Problem requirements => Within the entries below, find every line that has the string "Task", then copy it.

Records supplied =>
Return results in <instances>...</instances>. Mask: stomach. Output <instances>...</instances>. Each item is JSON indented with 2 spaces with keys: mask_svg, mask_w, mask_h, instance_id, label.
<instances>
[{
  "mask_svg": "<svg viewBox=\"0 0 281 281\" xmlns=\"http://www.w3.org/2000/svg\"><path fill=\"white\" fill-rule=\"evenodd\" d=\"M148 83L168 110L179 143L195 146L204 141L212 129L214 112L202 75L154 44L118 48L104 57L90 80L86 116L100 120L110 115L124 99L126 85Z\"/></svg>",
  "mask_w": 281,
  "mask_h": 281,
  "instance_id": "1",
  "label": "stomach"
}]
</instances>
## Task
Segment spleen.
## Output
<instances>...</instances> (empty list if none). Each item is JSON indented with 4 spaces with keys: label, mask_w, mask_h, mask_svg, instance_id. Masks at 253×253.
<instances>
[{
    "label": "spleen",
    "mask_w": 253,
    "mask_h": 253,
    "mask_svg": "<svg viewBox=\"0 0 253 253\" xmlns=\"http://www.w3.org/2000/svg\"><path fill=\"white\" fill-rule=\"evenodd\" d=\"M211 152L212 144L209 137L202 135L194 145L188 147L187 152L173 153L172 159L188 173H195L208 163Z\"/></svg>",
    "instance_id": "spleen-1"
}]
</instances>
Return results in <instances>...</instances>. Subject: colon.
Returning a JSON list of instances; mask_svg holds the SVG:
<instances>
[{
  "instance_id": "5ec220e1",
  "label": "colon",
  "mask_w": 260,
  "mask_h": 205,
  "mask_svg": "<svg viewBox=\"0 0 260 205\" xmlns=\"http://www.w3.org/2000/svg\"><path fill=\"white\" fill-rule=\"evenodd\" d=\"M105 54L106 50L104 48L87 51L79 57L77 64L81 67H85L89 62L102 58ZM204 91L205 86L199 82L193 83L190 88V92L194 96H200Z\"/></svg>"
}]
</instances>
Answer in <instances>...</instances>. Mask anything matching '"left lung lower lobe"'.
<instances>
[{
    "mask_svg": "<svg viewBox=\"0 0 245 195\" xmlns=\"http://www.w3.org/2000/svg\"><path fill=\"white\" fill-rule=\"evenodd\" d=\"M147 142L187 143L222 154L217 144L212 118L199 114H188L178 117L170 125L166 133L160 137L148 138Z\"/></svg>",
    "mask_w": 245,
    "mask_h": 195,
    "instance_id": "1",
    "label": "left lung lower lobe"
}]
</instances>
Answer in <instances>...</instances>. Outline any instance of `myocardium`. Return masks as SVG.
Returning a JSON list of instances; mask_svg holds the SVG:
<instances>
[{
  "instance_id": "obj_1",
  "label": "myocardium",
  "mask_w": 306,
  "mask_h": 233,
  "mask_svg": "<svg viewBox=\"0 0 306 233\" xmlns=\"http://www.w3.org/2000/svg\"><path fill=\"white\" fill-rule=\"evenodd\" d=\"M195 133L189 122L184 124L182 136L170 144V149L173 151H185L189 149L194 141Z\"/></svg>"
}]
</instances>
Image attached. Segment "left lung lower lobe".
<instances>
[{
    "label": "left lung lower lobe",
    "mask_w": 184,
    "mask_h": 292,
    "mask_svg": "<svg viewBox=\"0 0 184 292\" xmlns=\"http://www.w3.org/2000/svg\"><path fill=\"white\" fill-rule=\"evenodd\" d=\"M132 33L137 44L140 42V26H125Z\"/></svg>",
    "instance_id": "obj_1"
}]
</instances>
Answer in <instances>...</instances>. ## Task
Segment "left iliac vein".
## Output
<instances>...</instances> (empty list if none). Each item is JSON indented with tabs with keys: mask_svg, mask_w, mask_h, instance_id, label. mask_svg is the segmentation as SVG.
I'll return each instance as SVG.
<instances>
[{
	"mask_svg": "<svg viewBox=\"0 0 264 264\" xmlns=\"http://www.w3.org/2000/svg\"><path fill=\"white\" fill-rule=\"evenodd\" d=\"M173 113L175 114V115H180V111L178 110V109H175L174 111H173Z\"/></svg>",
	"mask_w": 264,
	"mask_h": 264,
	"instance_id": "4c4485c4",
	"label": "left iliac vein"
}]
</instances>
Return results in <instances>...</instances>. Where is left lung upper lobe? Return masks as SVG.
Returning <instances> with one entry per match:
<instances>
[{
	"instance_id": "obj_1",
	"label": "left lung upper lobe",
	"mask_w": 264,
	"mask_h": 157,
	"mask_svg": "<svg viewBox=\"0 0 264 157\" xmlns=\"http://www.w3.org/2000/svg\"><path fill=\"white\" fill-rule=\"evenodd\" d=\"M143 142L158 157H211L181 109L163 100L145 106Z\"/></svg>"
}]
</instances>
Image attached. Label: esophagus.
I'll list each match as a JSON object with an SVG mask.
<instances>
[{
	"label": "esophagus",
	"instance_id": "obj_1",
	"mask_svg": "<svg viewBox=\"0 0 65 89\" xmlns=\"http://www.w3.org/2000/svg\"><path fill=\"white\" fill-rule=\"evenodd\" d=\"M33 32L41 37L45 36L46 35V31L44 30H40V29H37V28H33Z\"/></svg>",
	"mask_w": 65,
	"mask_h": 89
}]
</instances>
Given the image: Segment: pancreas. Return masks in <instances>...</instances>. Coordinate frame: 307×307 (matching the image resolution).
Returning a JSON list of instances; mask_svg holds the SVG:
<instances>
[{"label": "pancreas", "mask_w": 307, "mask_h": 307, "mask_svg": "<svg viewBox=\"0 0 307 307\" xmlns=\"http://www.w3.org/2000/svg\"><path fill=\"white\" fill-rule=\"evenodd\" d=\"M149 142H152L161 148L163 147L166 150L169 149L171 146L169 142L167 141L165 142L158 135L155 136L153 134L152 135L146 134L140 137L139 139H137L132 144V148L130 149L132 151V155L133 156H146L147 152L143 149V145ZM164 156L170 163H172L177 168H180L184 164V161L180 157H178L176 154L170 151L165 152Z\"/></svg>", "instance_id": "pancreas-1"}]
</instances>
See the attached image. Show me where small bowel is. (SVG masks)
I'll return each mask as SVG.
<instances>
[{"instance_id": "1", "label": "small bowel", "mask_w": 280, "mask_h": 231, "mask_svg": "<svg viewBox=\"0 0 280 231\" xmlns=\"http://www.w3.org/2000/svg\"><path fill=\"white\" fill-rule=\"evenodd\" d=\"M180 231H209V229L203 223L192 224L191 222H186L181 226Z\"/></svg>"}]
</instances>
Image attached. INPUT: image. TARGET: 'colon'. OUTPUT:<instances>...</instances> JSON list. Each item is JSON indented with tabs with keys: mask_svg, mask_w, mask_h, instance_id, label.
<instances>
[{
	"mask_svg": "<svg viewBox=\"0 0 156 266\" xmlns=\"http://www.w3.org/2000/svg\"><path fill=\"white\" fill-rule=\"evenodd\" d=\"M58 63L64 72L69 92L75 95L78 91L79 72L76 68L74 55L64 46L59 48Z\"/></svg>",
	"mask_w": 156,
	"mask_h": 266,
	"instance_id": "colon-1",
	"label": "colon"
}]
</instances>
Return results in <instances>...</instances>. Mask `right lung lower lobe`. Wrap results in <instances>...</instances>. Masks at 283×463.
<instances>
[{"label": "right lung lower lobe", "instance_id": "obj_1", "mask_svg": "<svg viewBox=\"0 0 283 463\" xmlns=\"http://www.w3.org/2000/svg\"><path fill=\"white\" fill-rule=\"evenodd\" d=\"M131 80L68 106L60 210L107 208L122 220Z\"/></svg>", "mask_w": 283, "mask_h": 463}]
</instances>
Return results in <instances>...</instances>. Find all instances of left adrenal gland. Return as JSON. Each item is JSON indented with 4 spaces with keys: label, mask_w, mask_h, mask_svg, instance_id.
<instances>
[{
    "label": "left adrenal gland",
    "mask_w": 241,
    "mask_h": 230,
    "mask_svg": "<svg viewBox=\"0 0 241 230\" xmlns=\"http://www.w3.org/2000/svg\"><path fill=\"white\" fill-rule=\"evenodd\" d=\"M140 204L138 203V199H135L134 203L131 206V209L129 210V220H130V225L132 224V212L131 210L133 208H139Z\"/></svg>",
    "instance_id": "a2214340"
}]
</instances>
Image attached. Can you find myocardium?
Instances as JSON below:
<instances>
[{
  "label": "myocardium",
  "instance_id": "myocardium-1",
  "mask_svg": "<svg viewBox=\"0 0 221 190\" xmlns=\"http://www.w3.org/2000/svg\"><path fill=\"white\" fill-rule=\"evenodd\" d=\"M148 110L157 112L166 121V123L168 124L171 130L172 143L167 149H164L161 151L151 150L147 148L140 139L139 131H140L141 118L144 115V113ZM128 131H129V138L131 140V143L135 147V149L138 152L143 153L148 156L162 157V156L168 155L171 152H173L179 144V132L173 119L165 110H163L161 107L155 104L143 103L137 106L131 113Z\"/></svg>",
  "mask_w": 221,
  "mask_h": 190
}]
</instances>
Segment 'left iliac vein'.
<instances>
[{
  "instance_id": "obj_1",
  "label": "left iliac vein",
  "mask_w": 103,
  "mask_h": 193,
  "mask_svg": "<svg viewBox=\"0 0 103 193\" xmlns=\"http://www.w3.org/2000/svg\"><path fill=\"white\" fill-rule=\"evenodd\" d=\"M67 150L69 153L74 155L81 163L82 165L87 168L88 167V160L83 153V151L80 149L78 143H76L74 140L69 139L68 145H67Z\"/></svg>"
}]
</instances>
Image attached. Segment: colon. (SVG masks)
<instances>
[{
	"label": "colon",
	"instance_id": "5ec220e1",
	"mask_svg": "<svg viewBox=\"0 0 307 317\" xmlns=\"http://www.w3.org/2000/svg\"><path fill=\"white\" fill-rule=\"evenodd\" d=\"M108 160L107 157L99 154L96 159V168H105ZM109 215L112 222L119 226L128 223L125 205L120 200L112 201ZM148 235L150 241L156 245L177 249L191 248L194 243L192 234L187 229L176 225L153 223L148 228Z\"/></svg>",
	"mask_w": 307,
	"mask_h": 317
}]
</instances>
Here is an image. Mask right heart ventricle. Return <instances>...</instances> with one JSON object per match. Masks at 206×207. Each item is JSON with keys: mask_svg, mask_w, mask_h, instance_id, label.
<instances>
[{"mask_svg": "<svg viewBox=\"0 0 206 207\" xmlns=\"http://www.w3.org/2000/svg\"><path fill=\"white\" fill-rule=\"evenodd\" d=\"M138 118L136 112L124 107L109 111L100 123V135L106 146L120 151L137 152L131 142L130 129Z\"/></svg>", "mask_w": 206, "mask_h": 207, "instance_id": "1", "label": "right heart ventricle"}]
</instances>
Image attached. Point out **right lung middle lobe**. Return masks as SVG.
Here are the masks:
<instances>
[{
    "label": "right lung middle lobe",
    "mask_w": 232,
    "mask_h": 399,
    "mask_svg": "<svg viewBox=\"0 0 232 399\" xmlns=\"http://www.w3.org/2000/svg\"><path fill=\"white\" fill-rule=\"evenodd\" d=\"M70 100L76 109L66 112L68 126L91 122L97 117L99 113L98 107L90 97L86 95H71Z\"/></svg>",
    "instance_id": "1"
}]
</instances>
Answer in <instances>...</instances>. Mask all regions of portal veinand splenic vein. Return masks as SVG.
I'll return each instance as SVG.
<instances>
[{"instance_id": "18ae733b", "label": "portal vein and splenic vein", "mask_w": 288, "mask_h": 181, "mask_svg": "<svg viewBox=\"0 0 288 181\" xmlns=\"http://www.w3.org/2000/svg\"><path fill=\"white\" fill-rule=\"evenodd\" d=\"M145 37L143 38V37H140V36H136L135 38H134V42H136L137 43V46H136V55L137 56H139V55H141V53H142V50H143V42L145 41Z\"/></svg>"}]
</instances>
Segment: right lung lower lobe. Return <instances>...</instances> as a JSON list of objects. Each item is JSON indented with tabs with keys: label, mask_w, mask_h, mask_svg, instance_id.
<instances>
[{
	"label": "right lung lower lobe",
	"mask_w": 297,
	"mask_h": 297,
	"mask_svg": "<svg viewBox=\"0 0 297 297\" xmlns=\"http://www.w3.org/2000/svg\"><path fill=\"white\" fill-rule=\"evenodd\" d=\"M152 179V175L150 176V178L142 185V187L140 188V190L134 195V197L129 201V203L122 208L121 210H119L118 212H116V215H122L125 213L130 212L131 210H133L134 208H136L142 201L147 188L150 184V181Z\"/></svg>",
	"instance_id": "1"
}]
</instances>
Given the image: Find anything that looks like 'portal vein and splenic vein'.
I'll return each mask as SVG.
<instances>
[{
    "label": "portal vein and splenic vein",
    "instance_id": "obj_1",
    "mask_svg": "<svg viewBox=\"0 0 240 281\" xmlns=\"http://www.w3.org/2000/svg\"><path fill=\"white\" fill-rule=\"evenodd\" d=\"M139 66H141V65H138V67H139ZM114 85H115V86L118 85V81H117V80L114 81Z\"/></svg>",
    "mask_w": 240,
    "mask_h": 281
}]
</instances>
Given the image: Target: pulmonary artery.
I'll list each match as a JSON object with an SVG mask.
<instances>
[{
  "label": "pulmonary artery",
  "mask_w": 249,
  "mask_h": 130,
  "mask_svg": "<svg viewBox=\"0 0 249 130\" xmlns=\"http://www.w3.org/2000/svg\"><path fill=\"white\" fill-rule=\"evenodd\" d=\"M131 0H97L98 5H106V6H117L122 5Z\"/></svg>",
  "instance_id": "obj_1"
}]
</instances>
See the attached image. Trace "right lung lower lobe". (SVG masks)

Reply =>
## Task
Answer in <instances>...</instances>. ## Task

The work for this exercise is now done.